There's already way, way, way too much consolidation in industry today (not just "the games industry"; all of industry). What we need to be doing is breaking up many of these megacorporations, and then reversing the burden of proof for mergers & acquisitions: not "we'll stop this if it's proven that it would be harmful," but "we won't allow this unless it's proven to be beneficial", with a fairly high bar.

It just seems so absurd to me to see so many people who trumpet the power of the "free market", but then advocate for this kind of hyper-consolidated situation as if it's remotely like a "free market". Yes, sure, I can buy my $thing from Oppressive Megacorp A, B, or C, all of whom have a huge interest in maintaining the status quo and avoiding meaningful competition.

1 comments

Do you really think that Amazon and Walmart don’t meaningfully compete?

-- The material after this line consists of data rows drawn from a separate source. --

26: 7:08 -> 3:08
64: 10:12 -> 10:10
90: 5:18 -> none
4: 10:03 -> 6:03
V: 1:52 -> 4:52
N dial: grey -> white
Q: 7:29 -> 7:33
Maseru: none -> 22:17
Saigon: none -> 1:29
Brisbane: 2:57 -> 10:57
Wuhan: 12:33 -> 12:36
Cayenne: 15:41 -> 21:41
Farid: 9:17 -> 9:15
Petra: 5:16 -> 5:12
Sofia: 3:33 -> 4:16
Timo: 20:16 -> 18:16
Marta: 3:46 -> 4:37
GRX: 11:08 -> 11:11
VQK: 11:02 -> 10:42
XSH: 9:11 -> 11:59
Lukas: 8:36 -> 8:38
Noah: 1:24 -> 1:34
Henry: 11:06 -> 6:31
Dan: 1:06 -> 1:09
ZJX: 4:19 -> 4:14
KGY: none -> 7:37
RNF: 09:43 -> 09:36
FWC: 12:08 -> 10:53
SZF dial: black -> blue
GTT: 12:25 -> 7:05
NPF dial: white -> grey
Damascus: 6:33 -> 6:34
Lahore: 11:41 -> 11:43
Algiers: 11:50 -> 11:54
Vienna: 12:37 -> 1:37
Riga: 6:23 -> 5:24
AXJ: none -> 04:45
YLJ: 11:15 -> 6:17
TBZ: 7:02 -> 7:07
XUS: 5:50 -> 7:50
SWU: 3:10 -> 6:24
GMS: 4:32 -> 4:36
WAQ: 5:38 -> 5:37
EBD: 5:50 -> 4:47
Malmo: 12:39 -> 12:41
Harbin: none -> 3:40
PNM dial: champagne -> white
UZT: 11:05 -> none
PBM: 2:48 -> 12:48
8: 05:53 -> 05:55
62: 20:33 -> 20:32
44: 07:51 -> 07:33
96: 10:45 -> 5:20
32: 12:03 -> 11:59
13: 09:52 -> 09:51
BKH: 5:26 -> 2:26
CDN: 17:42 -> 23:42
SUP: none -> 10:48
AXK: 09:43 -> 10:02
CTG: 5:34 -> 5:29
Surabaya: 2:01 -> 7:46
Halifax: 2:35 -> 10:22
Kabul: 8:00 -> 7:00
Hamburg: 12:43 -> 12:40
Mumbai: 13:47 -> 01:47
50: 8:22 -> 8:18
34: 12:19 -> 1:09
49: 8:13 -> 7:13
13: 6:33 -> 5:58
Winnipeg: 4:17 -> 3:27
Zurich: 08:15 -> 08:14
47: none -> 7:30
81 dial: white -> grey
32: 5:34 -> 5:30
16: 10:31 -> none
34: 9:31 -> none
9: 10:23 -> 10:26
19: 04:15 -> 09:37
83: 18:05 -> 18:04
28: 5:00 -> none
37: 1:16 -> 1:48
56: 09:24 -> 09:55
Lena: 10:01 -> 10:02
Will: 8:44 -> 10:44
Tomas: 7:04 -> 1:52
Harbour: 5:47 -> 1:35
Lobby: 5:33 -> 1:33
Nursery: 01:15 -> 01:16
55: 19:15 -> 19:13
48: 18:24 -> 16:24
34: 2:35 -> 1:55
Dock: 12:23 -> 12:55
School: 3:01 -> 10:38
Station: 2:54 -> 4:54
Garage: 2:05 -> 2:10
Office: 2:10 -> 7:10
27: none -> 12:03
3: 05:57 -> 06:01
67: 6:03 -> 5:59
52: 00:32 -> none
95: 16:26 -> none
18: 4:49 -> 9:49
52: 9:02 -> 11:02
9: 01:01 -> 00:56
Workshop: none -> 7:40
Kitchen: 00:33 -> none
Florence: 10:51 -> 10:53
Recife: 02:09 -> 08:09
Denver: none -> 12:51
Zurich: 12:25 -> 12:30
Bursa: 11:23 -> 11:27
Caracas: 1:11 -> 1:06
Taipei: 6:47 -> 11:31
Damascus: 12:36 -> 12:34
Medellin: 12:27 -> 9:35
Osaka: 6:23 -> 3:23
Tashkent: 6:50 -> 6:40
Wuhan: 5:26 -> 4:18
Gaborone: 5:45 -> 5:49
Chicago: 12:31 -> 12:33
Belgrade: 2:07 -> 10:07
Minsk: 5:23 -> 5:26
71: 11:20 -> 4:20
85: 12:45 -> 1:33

What about Ford and GM? Android and iOS?
I think that a duopoly, or other very small number of meaningful participants in a market, is fundamentally much less healthy and much less beneficial to customers than a larger number of smaller competitors, whether or not they have explicitly colluded to partition the market (as, for instance, in the ISP market).
Since you didn’t answer my question we can assume that the answer is “yes they do meaningfully compete” which is good because that’s obviously the case.

There are on the order of 10 video game companies with over a billion usd in revenue. There are 3 distinct console manufacturers (4 if you count the steam deck, 5 if you include PCs). Then there’s the mobile gaming market, which has all the big players plus a bunch of others.

Duopoly’s and small markets goodness or badness is irrelevant in this situation.